Forum > Windows
BOINC as library
Raistmer:
Well, some initial results.
Most time my version spends in sse3_ChirpData_ak
(1 function, 78 instructions, Total: 12300 samples, 19.37% of samples in the module, 5.12% of total session samples)
[these line take most:
Address Line Trace Source Code Bytes Timer samples
0x4a9dfe 125 m = vec_recip3(_mm_add_ps(_mm_mul_ps(x, x), _mm_mul_ps(y, y))); 3989
0x4a9d76 111 c = _mm_add_ps(_mm_mul_ps(_mm_add_ps(_mm_mul_ps(_mm_add_ps(_mm_mul_ps(y, CC3), 3631
]
It's pretty strange cause I used SSE2 build options... Maybe function name not quite adequate?... (or maybe smth wrong with profiler or my understanding of its results :) )
Next one is fastcopy_I
(1 function, 24 instructions, Total: 8714 samples, 13.72% of samples in the module, 3.63% of total session samples)
and in IPP dll most samples hitted ippsZero_8u
(1 function, 1160 instructions, Total: 46923 samples, 99.89% of samples in the module, 19.55% of total session samples)
[this line leader:
Address Code Bytes Instruction Symbol Timer samples
0x200ede9 0x 0F 28 4C 32 10 movaps xmm1,[edx+esi+10h] ippsZero_8u+1473833 5965
]
1 instructions, Total: 5965 samples, 4.87% of samples in module p:\bin\intel\ipp\5.3\ia32\bin\ippst7-5.3.dll, 0.99% of total session samples
As one can see it's almost single called function in whole dll ... (very strange too).
It was 240 sec profiling run. What time scale best suitable for profiling all main app activities? I will try to increase profiling time, maybe it will get more adequate results...
Some addon:
sse_sum2,3,4,5 and sse_f_GetPeak have the most unaligned accesses number.
sse3_ChirpData_ak and fastcopy_I have the most data cache misses
Josef W. Segur:
--- Quote from: Raistmer on 22 Nov 2007, 05:49:44 pm ---Well, some initial results.
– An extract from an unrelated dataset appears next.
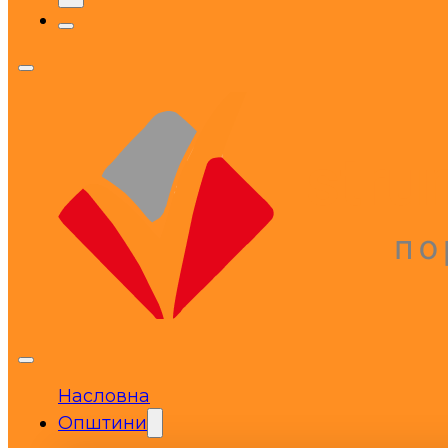
Насловна
Општини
Most time my version spends in sse3_ChirpData_ak
...
It's pretty strange cause I used SSE2 build options... Maybe function name not quite adequate?... (or maybe smth wrong with profiler or my understanding of its results :) )
--- End quote ---
The program design is to build all the hand-optimized code with at least whatever minimum options are required, then use run-time testing of the host to decide which of those routines to test. So the opt_SSE3.cpp module is built with its needed SSE3 setting, your CPU supports SSE3, and it tests faster than the other chirp routines on your system so is chosen as the one to use during actual crunching.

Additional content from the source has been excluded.